Примерно раз в месяц приходили письма от Марка. Но в отличие от открыток, посылаемых Организацией, они не приводили к отрезвлению, они снова и снова повергали Арона в беспокойство и нарушали процесс забвения.

После того как Марк, о чем я узнаю мимоходом, в первых письмах в основном описывал свои новые жизненные обстоятельства, в последующих его больше всего занимал вопрос, почему отец ему не пишет. Он делал вид, будто крайне этим обеспокоен. Он писал, что Арон должен понимать, как его пугает это молчание, что если его и следует наказать, то уж никак не молчанием. Ведь он не знает даже, почему Арон молчит, потому ли, что сердится, или потому, что с ним что-то случилось. Стало быть, он и не знает, надо ли принимать это молчание как наказание. В одном из своих писем он даже выразился так: «Напиши мне, по крайней мере, что больше никогда не будешь мне писать».

Как-то в воскресенье в дверь позвонили, Арон открыл, перед ним стояла молодая женщина, которую он видел первый раз в жизни. Она поглядела на него, улыбнулась, но ничего не говорила, пока он сам не спросил у нее, что ей угодно. Тогда она пробормотала невнятное извинение и сказала, что ошиблась дверью. Арон признается, что у него не хватило здравого смысла, чтобы понять, в чем тут дело. Он лишь с удивлением глядел ей вслед, когда она спускалась по лестнице, и ее улыбка показалась ему какой-то подозрительной. В очередном письме от Марка он прочел: «Теперь я хотя бы знаю, что ты жив».

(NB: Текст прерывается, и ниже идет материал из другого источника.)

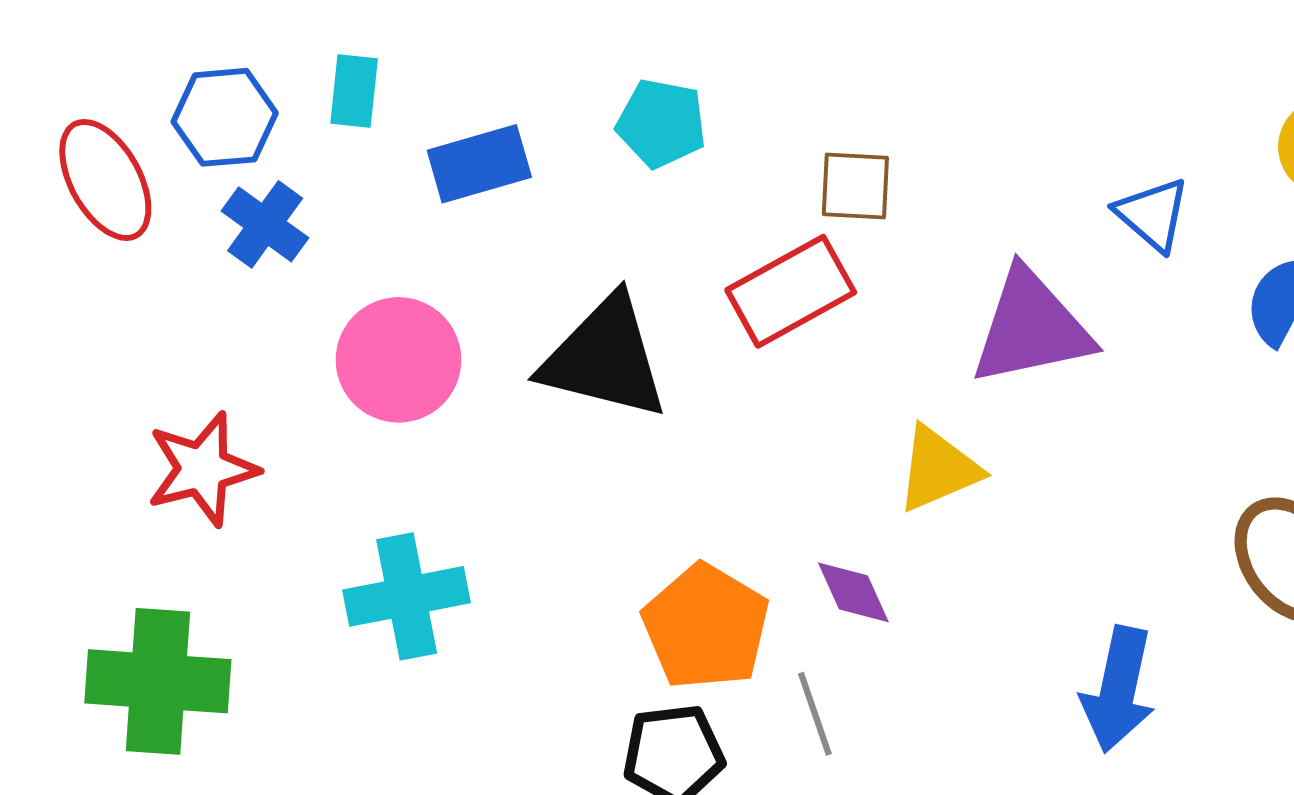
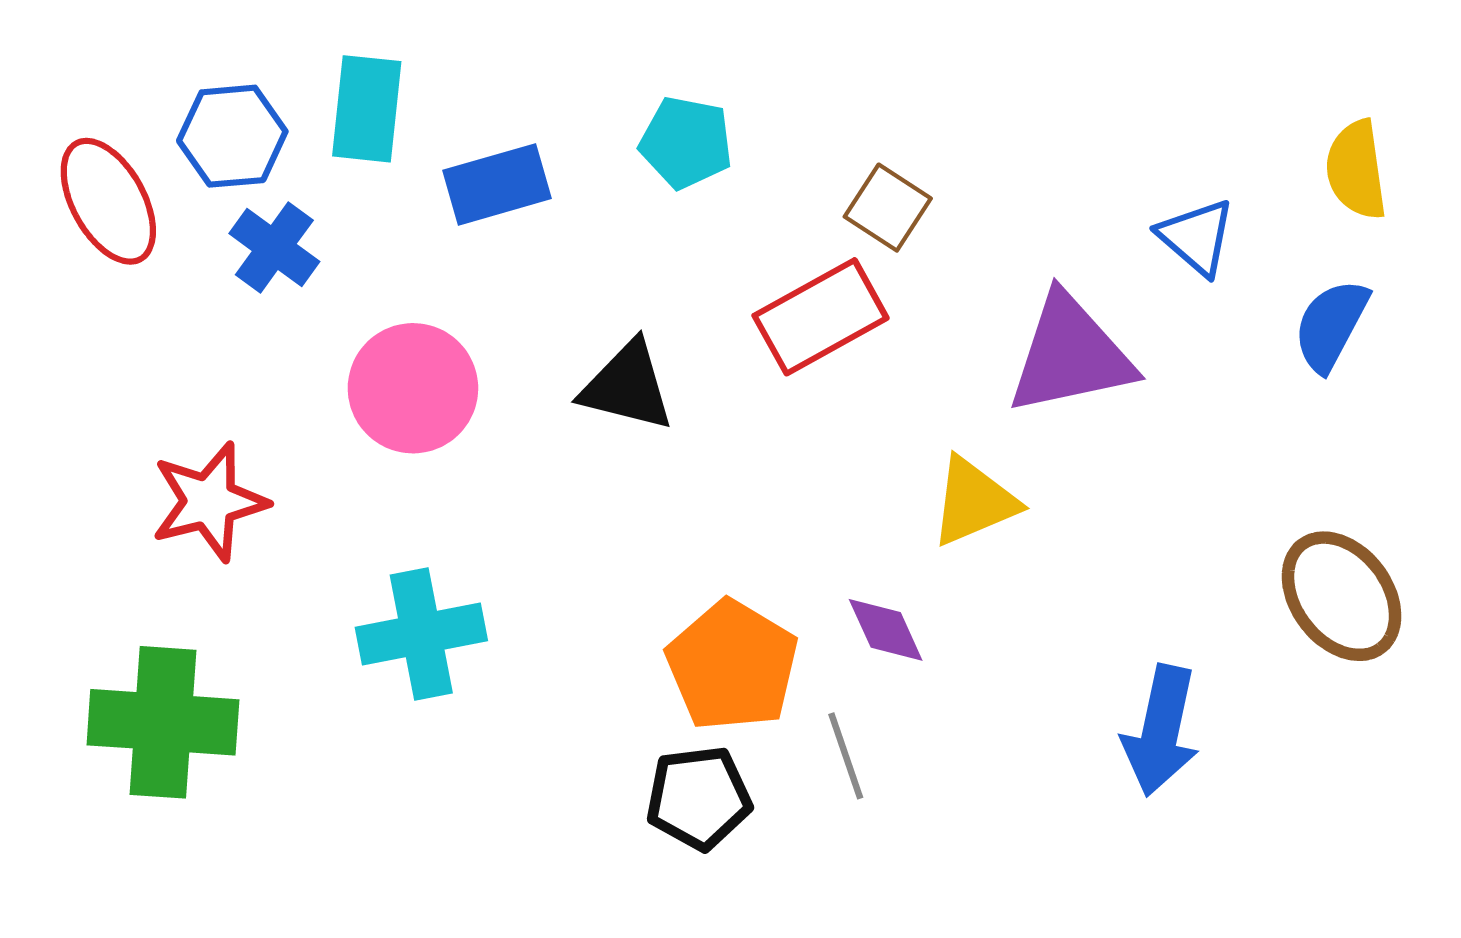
cyan rectangle: (354, 91) -> (367, 109), size x1.4
brown square: (855, 186) -> (888, 208), turned 30
black triangle: (605, 358) -> (627, 386), size x0.7

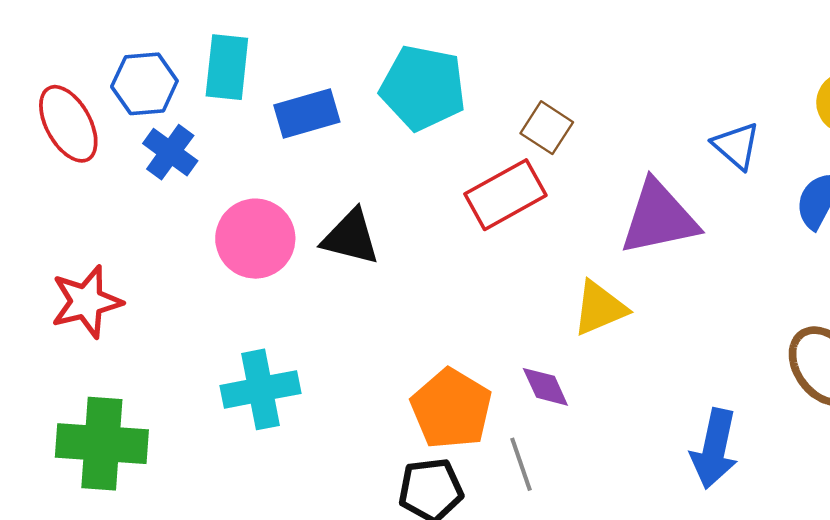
cyan pentagon: (686, 142) -> (423, 88), size x1.5
black triangle: (627, 386) -> (351, 237), moved
red star: (209, 502) -> (86, 302), moved

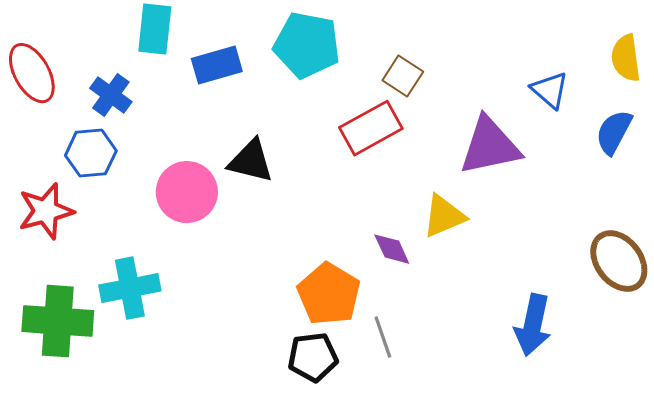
blue hexagon: (144, 84) -> (91, 153), moved
pink circle: (255, 239) -> (187, 192), moved
purple diamond: (545, 387) -> (392, 249), moved
cyan cross: (260, 389) -> (130, 288), moved

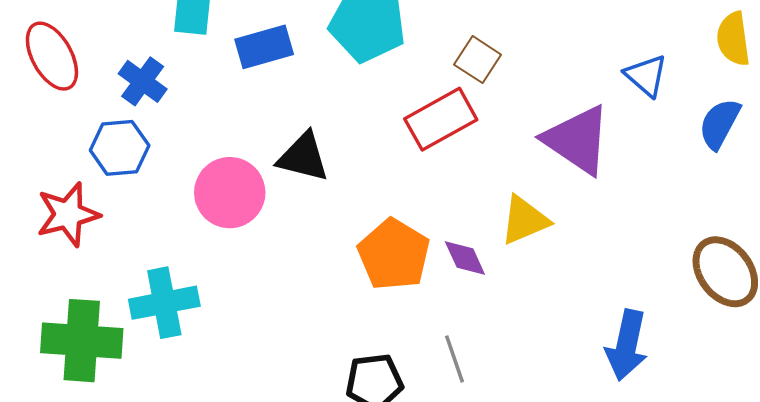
purple triangle: (490, 146) -> (577, 140), turned 46
orange pentagon: (329, 294) -> (394, 255), moved

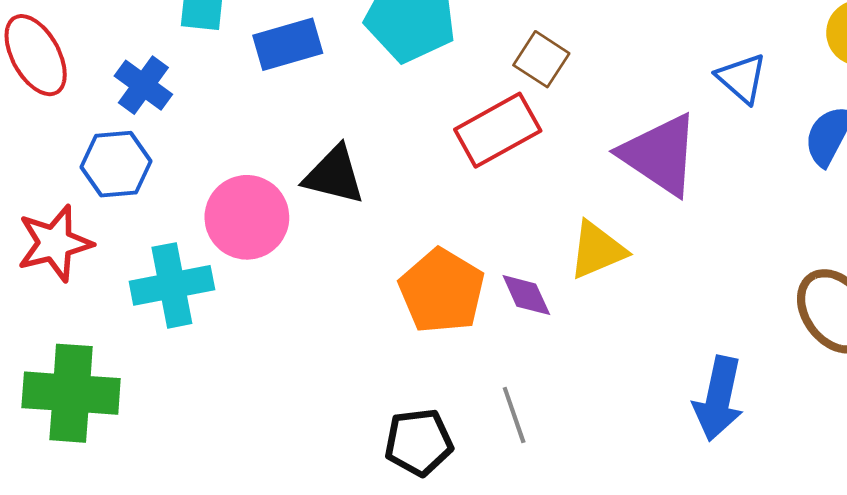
cyan cross: (164, 303) -> (172, 285), moved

После этого Марк перестал жаловаться на молчание Арона, а письма от него приходили так же регулярно, почти пунктуально — раз в месяц, словно он взял на себя такое обязательство. Только раз от раза они становились все бесцветнее, говорит Арон, потом и вовсе стали какие-то беспредметные, хотя справедливости ради следует признать, что едва ли возможно долгое время писать содержательные письма человеку, который на них не отвечает. Короче, какова бы ни была причина, все важные события в жизни Марка за последующие годы ему приходилось угадывать. Не имея возможности задавать вопросы, он, порой располагая лишь скупыми данными, вычислял главное.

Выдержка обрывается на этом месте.